BenchmarkPreset is a frozen dataclass under worldforge.benchmark_presets. Add a new entry to the _BENCHMARK_PRESETS tuple, ship the matching inputs-*.json and (optionally) budget-*.json next to it under src/worldforge/benchmark_presets/_data/, and add coverage in tests/test_benchmark_presets.py. Keep the inputs deterministic and small; binary clip frames belong inside the JSON via frames_base64 rather than as separate media files.

Provenance envelope

Reports built through ProviderBenchmarkHarness.run() and the worldforge benchmark CLI carry a provenance envelope (schema_version: 2) so a claim can be reproduced, audited, or cited without console logs:

Field Description
schema_version Envelope schema version (currently 2).
kind "benchmark".
suite_id, suite_version "benchmark" and the contract version (e.g. benchmark:1).
worldforge_version Package version that produced the report.
created_at UTC ISO timestamp.
command The command argv vector when produced through the CLI.
providers, capabilities Providers exercised and operations they covered.
runtime_manifests Provider runtime manifest references when available.
input_digest, result_digest Deterministic sha256:<hex> digests of inputs and results.
budget_file path, sha256:<hex>, and metadata summary when a budget gate ran.
event_count Sum of request_count across emitted ProviderEvent records.
claim_boundary, metric_semantics Mirrors the report-level claim text.
notes Optional free-form note.

Cite a benchmark number by attaching the envelope (paste the JSON provenance block or the Markdown provenance section) alongside the report in any issue, release note, or evidence bundle.

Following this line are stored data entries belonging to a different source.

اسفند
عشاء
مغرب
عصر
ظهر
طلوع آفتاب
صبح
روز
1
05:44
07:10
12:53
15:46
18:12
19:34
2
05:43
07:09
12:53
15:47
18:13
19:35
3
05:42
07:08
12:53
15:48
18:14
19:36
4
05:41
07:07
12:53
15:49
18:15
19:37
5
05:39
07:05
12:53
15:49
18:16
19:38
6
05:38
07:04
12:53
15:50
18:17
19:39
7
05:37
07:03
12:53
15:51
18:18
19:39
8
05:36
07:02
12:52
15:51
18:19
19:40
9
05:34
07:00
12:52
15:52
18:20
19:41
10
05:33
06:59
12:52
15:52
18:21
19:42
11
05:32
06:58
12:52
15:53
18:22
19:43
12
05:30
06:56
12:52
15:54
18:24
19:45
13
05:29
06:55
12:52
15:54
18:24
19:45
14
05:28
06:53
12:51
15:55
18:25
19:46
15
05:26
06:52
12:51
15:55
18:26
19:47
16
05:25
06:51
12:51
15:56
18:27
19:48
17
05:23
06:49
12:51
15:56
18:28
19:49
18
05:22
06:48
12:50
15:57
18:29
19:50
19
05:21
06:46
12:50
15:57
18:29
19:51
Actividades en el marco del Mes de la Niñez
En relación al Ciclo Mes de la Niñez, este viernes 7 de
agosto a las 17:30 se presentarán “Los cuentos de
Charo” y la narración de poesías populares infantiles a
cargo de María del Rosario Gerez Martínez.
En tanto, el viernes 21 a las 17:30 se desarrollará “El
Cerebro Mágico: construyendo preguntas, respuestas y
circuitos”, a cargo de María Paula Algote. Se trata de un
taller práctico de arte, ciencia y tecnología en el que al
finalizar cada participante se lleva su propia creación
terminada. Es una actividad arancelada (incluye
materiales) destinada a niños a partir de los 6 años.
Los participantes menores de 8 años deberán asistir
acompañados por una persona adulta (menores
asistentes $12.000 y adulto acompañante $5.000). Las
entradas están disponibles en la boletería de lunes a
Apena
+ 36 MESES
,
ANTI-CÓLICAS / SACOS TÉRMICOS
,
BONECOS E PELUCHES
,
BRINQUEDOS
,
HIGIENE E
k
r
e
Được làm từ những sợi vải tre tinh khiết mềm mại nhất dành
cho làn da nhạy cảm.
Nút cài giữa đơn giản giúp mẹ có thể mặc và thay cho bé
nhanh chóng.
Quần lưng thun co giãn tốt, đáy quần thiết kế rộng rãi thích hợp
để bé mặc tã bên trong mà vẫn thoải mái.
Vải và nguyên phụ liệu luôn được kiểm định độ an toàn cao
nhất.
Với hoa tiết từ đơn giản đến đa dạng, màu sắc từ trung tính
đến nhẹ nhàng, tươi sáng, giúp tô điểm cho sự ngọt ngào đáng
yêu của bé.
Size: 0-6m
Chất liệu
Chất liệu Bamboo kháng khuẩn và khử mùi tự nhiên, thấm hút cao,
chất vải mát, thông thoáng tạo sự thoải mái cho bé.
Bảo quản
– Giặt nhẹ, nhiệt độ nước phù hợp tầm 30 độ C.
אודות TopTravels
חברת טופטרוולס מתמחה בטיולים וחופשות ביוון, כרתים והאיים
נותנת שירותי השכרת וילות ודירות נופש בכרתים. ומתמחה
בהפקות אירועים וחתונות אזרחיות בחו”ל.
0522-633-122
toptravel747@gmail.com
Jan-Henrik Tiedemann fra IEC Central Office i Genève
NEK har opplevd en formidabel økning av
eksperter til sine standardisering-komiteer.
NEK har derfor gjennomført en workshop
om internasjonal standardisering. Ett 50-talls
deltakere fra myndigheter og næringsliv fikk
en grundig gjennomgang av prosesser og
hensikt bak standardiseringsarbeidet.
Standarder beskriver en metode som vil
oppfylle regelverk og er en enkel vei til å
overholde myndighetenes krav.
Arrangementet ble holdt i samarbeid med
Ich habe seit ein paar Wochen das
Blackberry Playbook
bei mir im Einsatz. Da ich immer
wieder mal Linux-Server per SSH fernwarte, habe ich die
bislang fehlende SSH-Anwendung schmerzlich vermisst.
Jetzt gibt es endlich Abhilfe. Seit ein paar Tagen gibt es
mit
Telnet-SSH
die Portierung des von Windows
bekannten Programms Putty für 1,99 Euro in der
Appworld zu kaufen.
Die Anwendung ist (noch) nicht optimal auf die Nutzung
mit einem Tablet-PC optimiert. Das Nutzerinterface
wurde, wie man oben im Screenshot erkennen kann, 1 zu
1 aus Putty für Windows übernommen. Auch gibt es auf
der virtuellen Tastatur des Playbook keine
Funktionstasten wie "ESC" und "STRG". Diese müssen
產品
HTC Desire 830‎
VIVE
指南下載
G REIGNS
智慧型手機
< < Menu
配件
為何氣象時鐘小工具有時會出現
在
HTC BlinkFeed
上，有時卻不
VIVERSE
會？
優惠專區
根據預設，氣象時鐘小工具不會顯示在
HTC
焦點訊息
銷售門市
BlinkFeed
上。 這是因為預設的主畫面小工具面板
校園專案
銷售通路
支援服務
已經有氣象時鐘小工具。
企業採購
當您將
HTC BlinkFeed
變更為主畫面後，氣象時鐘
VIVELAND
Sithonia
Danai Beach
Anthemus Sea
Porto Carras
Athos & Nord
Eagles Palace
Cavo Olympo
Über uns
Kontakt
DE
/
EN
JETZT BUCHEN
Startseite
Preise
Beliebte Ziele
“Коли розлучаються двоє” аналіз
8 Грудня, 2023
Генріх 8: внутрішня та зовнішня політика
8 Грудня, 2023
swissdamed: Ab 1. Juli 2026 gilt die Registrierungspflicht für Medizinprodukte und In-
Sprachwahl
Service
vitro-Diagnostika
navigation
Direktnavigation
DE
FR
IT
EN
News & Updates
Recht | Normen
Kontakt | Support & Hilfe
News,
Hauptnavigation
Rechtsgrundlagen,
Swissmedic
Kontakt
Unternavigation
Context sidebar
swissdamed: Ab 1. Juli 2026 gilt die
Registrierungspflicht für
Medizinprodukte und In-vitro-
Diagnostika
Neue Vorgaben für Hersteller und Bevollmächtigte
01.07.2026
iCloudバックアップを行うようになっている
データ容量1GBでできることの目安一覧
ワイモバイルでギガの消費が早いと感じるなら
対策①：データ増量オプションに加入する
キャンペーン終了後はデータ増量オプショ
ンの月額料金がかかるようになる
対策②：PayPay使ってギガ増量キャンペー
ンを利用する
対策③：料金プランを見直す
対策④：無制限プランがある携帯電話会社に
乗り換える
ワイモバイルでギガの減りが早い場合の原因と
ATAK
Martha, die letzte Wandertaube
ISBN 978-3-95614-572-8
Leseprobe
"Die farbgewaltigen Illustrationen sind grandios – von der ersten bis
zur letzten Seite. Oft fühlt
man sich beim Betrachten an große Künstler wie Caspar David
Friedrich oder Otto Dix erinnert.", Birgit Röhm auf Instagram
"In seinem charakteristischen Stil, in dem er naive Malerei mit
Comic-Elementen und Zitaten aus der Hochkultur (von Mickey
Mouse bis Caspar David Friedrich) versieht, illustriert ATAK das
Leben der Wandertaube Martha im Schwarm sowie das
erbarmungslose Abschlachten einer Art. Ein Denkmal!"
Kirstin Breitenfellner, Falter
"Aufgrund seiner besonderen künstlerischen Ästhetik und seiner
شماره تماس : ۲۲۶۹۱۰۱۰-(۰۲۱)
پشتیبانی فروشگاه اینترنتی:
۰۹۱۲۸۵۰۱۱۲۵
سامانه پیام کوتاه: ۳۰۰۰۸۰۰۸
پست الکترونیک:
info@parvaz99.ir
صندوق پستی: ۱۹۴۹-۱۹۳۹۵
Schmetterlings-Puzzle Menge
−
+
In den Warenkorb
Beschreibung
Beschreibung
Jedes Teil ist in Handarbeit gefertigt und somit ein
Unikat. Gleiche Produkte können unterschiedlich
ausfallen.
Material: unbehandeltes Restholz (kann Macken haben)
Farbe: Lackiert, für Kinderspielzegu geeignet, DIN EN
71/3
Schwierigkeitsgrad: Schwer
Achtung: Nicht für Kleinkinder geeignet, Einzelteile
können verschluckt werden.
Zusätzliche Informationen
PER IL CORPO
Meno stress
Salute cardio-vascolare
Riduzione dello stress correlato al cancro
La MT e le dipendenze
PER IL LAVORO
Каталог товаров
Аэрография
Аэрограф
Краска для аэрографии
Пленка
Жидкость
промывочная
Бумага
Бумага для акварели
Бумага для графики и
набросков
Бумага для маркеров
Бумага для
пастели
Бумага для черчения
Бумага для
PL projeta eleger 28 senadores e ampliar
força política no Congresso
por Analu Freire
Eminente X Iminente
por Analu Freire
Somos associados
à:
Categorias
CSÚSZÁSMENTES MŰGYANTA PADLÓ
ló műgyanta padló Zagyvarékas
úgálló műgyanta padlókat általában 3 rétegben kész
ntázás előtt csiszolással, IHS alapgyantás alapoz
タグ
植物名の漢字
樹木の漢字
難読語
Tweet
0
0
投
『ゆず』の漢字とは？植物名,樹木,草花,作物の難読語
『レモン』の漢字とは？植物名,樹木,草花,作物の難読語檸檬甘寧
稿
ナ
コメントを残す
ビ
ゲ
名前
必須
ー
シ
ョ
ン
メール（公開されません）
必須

The envelope intentionally duplicates claim_boundary and metric_semantics so a single block carries the full provenance for a claim.

Migration

Previous reports omitted provenance. The CSV renderer, claim_boundary, metric_semantics, run_metadata, and results fields are unchanged; run_metadata.input_file and run_metadata.budget_file continue to expose the raw hex digest used by earlier tooling. New consumers should prefer the envelope input_digest, result_digest, and budget_file fields, which carry sha256:<hex> digests and the runtime_manifests map.